Cross-Species RSA Reveals Conserved Early Visual Alignment but Divergent Higher-Area Rankings Across Human fMRI and Macaque Electrophysiology
Pith reviewed 2026-05-22 07:36 UTC · model grok-4.3
The pith
Early visual alignment holds across human fMRI and macaque electrophysiology, but higher-area rankings diverge with model capacity.
A machine-rendered reading of the paper's core claim, the machinery that carries it, and where it could break.
Core claim
Using identical model weights, all five learning rules achieve higher alignment with macaque early visual cortex than with human fMRI data, with spike-timing-dependent plasticity and predictive coding leading at V1/V2; at IT, learning-rule rankings show zero correlation across species and a pretrained ResNet-50 substantially outperforms the custom models.
What carries the argument
Cross-species representational similarity analysis (RSA) that compares model activation patterns to brain recordings while holding model weights fixed from the human study.
If this is right
- Alignment in early visual areas remains robust even when switching from human fMRI to macaque single-unit recordings.

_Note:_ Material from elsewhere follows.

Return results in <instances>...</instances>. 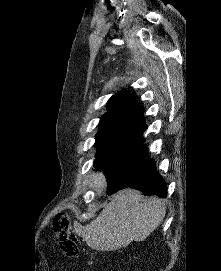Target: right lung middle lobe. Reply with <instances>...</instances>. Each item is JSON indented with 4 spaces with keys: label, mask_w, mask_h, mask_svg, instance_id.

- The same learning rules that lead in human V1 also lead in macaque V1/V2.
- Higher-area alignment at IT is more sensitive to overall model capacity and training dataset than to the specific learning rule used.
- Null results on rule rankings at IT are expected given only five rules and are further limited by stimulus differences.

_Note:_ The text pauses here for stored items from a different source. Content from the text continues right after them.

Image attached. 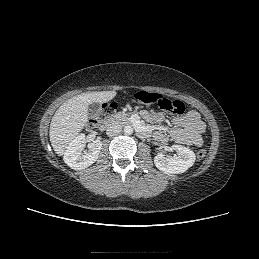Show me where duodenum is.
Returning <instances> with one entry per match:
<instances>
[{
	"label": "duodenum",
	"instance_id": "obj_1",
	"mask_svg": "<svg viewBox=\"0 0 259 259\" xmlns=\"http://www.w3.org/2000/svg\"><path fill=\"white\" fill-rule=\"evenodd\" d=\"M114 123H115L114 119L105 120V121L101 124L100 130L105 131V130L109 129L110 127H112V126L114 125ZM137 133H138V135L141 136V137H145V136L148 135V131H147L144 127H141V126H139V127L137 128Z\"/></svg>",
	"mask_w": 259,
	"mask_h": 259
}]
</instances>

Where Pith is reading between the lines
- Shared early visual alignment suggests that basic feature extraction mechanisms can be modeled once and applied across primate species.

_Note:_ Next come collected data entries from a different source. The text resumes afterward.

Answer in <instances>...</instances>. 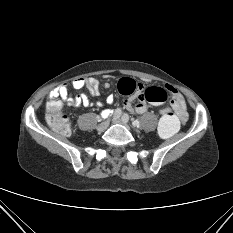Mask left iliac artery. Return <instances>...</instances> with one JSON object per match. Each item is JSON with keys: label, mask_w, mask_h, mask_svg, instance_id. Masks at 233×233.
Wrapping results in <instances>:
<instances>
[{"label": "left iliac artery", "mask_w": 233, "mask_h": 233, "mask_svg": "<svg viewBox=\"0 0 233 233\" xmlns=\"http://www.w3.org/2000/svg\"><path fill=\"white\" fill-rule=\"evenodd\" d=\"M122 119L124 120V121H126V122H128L129 121V115L128 114H123V116H122ZM132 124H133V122H132ZM134 126V125H133ZM135 127V126H134Z\"/></svg>", "instance_id": "obj_1"}]
</instances>
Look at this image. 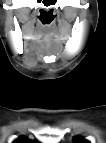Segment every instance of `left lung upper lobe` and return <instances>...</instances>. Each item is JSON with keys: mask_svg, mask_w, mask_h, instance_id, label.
<instances>
[{"mask_svg": "<svg viewBox=\"0 0 106 143\" xmlns=\"http://www.w3.org/2000/svg\"><path fill=\"white\" fill-rule=\"evenodd\" d=\"M73 141H74V143H89L88 140H85L84 138L79 137V136H75L73 138Z\"/></svg>", "mask_w": 106, "mask_h": 143, "instance_id": "5c2ea615", "label": "left lung upper lobe"}]
</instances>
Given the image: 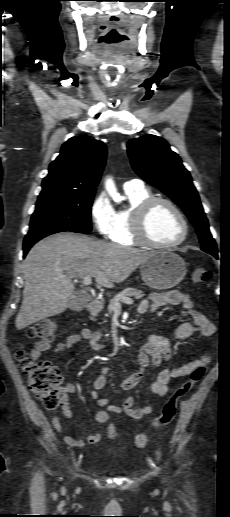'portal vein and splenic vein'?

- Higher visual areas may require species-specific stimulus statistics or larger capacity to produce matching rankings.
- Matched-stimulus experiments across species would isolate whether the observed IT divergence reflects true species differences or experimental confounds.
Load-bearing premise
Differences in the stimulus sets used for the human fMRI and macaque electrophysiology experiments do not block meaningful comparison of learning-rule rankings at IT.
What would settle it
Repeating the IT ranking comparison after aligning the exact stimulus sets across species and still obtaining Kendall's tau near zero would confirm that the divergence is not explained by stimuli alone.
Figures
read the original abstract
Does the relationship between learning rules and brain alignment generalize across species? We extend our prior finding that untrained CNNs match backpropagation at human V1 by testing the same five learning rules against macaque electrophysiology. The rules are backpropagation (BP), feedback alignment (FA), predictive coding (PC), spike-timing-dependent plasticity (STDP), and an untrained random-weights baseline. The macaque data come from two datasets: MajajHong2015 (V4/IT, 3,200 stimulus presentations, 88/168 neurons) and FreemanZiemba2013 (V1/V2, 135 stimuli, 102/103 neurons). Using RSA with identical model weights from our human study, we find: (1) all models achieve higher alignment with macaque early visual cortex (rho = 0.15-0.30 at V1/V2) than with human fMRI (rho = 0.01-0.08), consistent with the higher signal-to-noise ratio of electrophysiology; (2) STDP and PC produce the highest macaque V1/V2 alignment (rho ~ 0.30 and 0.28), consistent with their leading position among trained rules in human V1; (3) at IT, learning rule rankings show no detectable correlation across species (Kendall's tau = 0.00, p = 1.00), though this null result is expected given that n = 5 provides power only at tau = +/-1.0, and is further confounded by stimulus set differences; (4) a pretrained ResNet-50 (ImageNet) achieves rho = 0.25 at macaque IT, substantially above all custom CNN conditions (rho = 0.07-0.14), suggesting IT alignment is limited by model capacity and training data rather than by the learning rule. Noise ceilings, multi-seed variability (5 seeds), and a stimulus-control analysis are reported. These results demonstrate that early visual alignment is robust across species, while higher-area alignment is modulated by model capacity and stimulus domain.
Editorial analysis
A structured set of objections, weighed in public.
Referee Report
Summary. The manuscript extends prior RSA findings on learning-rule alignment with human V1 by evaluating the same five rules (backpropagation, feedback alignment, predictive coding, STDP, and random weights) against macaque electrophysiological recordings from MajajHong2015 (V4/IT) and FreemanZiemba2013 (V1/V2) using identical model weights. It reports higher early-area alignment in macaque (rho 0.15-0.30 at V1/V2) than human fMRI, consistent top rankings for STDP and PC, a null cross-species correlation at IT (Kendall tau = 0.00, p = 1.00) attributed to low power (n=5) and stimulus-set differences, and superior IT performance by a pretrained ResNet-50 (rho = 0.25) over custom models (rho 0.07-0.14). Noise ceilings, 5-seed variability, and a stimulus-control analysis are included as controls.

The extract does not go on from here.